Franco-German go-it-alones

This criticism of the principle of EU unanimity is not new. And documented. But when it is now projected by the chancellor of Europe’s most powerful state in the tone of a general-in-chief who forbids himself the annoying brainstorming of “individual member states” – then a German (or even Franco-German) claim to leadership manifests itself that is not legitimized by anything .

Thanks to its action and Ostpolitik, Germany is largely responsible for the fact that Russia dared to go to war with Ukraine and threaten the existence of the entire EU. As the biggest power in Europe, Germany failed to make the EU weatherproof and protect the Eastern European member states. To derive a claim to leadership from this failure is, of all things, presumptuous. German humility is needed here.
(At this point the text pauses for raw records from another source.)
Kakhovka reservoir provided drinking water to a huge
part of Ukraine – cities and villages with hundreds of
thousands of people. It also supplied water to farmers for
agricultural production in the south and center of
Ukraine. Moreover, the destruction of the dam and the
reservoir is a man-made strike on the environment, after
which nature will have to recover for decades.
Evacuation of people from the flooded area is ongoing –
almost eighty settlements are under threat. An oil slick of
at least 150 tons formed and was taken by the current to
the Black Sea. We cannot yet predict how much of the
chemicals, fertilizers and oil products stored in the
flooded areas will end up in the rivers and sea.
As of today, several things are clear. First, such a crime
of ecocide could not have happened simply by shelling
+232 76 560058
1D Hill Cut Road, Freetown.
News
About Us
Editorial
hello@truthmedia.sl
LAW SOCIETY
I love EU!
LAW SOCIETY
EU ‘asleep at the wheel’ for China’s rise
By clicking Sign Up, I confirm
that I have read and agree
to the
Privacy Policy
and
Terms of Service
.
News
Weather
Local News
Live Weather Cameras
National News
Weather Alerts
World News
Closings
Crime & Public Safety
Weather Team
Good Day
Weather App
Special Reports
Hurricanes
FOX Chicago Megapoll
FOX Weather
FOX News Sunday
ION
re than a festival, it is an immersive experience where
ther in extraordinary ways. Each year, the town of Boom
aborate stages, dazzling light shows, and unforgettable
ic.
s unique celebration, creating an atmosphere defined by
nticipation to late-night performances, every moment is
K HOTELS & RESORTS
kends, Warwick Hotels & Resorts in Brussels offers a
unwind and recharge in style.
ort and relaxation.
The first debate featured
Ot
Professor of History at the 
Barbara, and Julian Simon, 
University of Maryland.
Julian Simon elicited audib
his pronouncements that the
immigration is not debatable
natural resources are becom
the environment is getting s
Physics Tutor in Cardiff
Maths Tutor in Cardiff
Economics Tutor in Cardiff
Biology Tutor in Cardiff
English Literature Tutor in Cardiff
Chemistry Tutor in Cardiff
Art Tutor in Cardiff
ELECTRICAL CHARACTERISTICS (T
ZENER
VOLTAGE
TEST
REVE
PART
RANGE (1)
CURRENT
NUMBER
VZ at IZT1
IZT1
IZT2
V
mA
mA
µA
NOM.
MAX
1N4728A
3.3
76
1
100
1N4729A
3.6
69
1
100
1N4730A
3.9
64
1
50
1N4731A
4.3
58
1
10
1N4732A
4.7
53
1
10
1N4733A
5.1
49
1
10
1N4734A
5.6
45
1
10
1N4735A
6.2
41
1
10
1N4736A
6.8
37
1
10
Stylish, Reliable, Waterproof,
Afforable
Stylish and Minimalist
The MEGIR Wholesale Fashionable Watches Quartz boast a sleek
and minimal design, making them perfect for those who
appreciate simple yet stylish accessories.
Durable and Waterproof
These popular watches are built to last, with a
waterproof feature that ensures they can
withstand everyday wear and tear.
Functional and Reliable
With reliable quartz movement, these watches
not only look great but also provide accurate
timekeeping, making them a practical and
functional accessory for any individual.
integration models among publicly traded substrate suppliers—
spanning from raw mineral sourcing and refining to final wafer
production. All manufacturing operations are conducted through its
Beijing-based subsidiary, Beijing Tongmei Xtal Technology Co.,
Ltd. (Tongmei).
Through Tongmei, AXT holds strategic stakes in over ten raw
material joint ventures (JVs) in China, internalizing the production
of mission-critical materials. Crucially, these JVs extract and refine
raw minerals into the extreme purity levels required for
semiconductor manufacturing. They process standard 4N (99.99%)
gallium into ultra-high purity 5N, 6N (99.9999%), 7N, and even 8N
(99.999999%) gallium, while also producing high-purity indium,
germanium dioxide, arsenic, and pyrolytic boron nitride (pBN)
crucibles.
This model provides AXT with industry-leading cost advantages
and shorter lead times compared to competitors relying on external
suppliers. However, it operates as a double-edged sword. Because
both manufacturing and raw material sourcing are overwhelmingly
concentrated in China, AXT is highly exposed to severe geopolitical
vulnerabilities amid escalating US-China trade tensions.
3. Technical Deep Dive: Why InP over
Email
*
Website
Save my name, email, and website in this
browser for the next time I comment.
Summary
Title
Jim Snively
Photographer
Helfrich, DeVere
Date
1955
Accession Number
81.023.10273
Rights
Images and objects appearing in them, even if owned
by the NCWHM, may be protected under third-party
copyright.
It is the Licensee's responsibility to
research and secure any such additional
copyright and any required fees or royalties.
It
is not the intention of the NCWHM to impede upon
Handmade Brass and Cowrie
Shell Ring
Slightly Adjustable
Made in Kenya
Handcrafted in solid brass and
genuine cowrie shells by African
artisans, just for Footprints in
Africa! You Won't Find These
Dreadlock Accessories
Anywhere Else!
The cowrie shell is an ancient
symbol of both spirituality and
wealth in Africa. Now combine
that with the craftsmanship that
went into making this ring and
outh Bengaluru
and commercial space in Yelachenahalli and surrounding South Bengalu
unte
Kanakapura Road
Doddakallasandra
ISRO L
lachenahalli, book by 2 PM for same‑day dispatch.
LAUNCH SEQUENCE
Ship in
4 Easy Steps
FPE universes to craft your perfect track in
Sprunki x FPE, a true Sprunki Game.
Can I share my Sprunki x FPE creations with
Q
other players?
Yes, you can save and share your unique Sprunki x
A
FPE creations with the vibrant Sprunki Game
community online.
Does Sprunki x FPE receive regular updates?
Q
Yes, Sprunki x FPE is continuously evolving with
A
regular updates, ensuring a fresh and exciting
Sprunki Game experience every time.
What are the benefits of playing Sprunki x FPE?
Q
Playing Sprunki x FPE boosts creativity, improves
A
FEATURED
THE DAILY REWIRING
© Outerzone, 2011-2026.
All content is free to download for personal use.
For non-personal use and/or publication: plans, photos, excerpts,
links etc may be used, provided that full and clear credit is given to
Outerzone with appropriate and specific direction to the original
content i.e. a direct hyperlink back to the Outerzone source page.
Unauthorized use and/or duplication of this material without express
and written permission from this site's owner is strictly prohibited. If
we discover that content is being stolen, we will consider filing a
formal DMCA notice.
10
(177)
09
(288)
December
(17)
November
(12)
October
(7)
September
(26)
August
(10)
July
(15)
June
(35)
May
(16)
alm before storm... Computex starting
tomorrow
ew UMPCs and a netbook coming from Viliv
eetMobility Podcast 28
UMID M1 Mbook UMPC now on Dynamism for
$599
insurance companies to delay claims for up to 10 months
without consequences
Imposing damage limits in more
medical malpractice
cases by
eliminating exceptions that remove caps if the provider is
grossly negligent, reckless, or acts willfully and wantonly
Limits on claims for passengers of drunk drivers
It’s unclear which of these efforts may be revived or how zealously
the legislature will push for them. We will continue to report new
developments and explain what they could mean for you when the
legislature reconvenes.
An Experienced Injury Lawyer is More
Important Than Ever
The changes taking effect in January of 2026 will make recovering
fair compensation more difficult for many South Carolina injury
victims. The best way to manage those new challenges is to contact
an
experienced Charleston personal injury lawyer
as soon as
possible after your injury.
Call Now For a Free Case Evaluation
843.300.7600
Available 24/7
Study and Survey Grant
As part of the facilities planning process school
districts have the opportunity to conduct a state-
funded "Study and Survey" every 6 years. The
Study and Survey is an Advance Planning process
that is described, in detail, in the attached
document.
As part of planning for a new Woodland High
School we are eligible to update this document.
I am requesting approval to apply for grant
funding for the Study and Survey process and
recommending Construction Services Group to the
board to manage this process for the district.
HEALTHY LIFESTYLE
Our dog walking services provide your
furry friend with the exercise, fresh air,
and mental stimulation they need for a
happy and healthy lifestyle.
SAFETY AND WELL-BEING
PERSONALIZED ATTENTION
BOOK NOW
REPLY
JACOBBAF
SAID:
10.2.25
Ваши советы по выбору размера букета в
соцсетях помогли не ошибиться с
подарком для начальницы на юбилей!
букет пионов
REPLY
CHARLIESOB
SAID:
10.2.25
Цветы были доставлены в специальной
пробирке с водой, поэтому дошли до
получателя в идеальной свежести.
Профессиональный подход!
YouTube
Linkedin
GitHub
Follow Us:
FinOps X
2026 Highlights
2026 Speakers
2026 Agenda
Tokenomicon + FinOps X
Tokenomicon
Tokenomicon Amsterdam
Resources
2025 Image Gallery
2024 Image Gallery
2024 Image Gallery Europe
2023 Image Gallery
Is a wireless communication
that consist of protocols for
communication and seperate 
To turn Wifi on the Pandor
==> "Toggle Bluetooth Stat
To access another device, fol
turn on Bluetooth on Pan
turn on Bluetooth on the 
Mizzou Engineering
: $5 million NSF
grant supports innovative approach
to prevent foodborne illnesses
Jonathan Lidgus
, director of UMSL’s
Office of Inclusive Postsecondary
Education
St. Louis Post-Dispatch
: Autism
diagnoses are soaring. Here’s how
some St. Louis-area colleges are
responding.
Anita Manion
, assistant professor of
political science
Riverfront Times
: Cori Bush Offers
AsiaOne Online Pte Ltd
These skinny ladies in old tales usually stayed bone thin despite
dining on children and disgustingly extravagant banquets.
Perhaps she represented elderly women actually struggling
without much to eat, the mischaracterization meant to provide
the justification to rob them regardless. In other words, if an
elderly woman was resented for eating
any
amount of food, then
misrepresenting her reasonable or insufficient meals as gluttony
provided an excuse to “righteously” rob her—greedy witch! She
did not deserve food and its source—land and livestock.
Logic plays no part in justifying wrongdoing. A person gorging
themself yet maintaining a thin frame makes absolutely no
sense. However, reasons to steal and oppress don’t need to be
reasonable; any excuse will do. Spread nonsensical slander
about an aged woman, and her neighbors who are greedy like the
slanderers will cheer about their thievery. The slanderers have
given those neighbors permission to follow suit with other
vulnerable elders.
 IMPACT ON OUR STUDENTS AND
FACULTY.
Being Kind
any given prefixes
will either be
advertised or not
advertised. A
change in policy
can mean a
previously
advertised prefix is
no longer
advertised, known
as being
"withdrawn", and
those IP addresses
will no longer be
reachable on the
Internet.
The idea that France and Germany should be the cornerstones of European unification has been obvious for decades. Even then, however, this meant underestimating Italy, the third major founding state—an underestimation that later became one of the causes of Italy’s permanent crisis, which continues to plague the EU today.

The mistake was recklessly repeated after the integration of the Eastern European states. What was urgently needed was not done: the inclusion of prosperous Poland in the circle of decisive EU states. When the Minsk agreement was negotiated years ago, Poland did not sit at the negotiating table – although this would have been obvious to both geographical as well as for political reasons. No one regretted it.

Instead of overturning the principle of EU unanimity now and thus consolidating Franco-German dominance, the German government would do better to finally give Poland the importance it deserves on political, economic and historical grounds. To be sure, today’s Poland is politically a difficult, stubborn partner that often ignores the rules and regulations of the European Union, which it accepts. But the goal of successful integration with the East should take priority. Over the past three decades, Germany has behaved carelessly, often condescendingly, towards Poland and all the Eastern European states of the EU. It should therefore react to the instability of Polish politics not with indignation, but with sportsmanship.